JobLens AI Tool

Project Overview
JobLens — LLM-Powered Job Fit Analysis & Application Tracker
JobLens is a solo-developed automation tool that eliminates the manual grind of job hunting. It scrapes job descriptions directly from ATS platforms, runs a deep LLM-powered comparison against your CV, surfaces match points and gaps, and syncs everything to a Google Sheet for pipeline tracking. Beyond personal utility, the project serves as a technical sandbox for exploring prompt engineering, multi-source web scraping, and LLM-integrated workflow automation.
Role & Scope
Sole developer and product owner of the project. Led the full lifecycle from problem identification and system design to implementation, prompt iteration, and deployment. The project was designed to validate how LLM reasoning can be embedded into a structured product workflow — not just as a chatbot, but as a decision-support layer in a real automation pipeline.
Tech Stack
| Category | Technologies Used |
|---|---|
| Backend | FastAPI, Python |
| Frontend | Streamlit |
| AI Layer | Gemini API (LLM-powered CV vs JD analysis) |
| Scraping | Jina Reader, custom parsers for Greenhouse / Ashby / Lever / SmartRecruiters / Workday |
| Data Sync | Google Sheets API via gspread |
| Testing | Pytest (unit + integration, mocked and live) |
Key Challenges & Solutions
- Multi-ATS Scraping: Built platform-specific parsers for five major ATS providers with Jina Reader as a universal fallback, handling structural inconsistencies across job board HTML
- Prompt Versioning & Tuning: Maintained a versioned
analyzer_prompt.mdto track LLM behaviour changes across iterations — applying product iteration discipline to AI prompt design - Structured LLM Output: Engineered prompts to return consistent, parseable analysis (match points, gaps, improvement suggestions) rather than freeform text, enabling downstream Google Sheets sync
- Test Coverage: Separated unit tests (mocked, fast, always run) from integration tests (real network, run manually) to keep CI reliable without sacrificing coverage depth
Software Development Lifecycle
| Phase | Key Activities |
|---|---|
| Initiation | - Identified friction in manual CV-JD matching - Scoped core loop: scrape → analyze → track |
| Planning | - Designed modular services layer (read, analyze, sync) - Chose FastAPI for future API extensibility |
| Development & Testing | - Built iteratively with prompt tuning in parallel - Implemented pytest unit + integration test split |
| Release & Deployment | - Published with .env.example and clear README- Prompt versioning header added for traceability |
| Iteration & Impact | - Refined analyzer prompt across multiple versions - Expanded ATS scraper coverage based on real job hunt usage |
Project Structure
The tool follows a modular services architecture for maintainability and extensibility:
job-hunt-ai/
├── services/
│ ├── read.py # Fetches JD from URL — ATS-specific + Jina fallback
│ ├── aianalyzer.py # Gemini-powered CV vs JD comparison
│ └── updatesheet.py # Syncs results to Google Sheets via gspread
├── prompts/
│ └── analyzer_prompt.md # Versioned system prompt — edit to tune AI behaviour
├── tests/
│ ├── test_read.py # Unit tests — mocked, fast, always run
│ └── test_read_integration.py # Integration tests — real network, run manually
├── app.py # Streamlit UI — main entry point
├── main.py # FastAPI routes (future API use)
├── pyproject.toml
└── .env.example
GitHub Repository: JobLens (job-hunt-ai)
Design Decisions
Why FastAPI alongside Streamlit? Streamlit handles the immediate UI, but FastAPI was scaffolded from day one to keep the door open for exposing the analysis pipeline as an API — mirroring how real platform products separate frontend from backend contract.

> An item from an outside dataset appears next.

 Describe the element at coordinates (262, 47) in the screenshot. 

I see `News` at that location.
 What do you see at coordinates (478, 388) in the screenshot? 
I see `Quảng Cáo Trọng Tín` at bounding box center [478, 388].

Why prompt versioning? LLM behaviour drifts as prompts are edited. Treating analyzer_prompt.md as a versioned artifact — with a header tracking iteration history — applies standard product changelog discipline to AI behaviour management.
Why split unit and integration tests? Mocked unit tests run on every change without network dependency. Integration tests hit real ATS URLs and are run manually before releases. This mirrors CI/CD practices in production pipelines.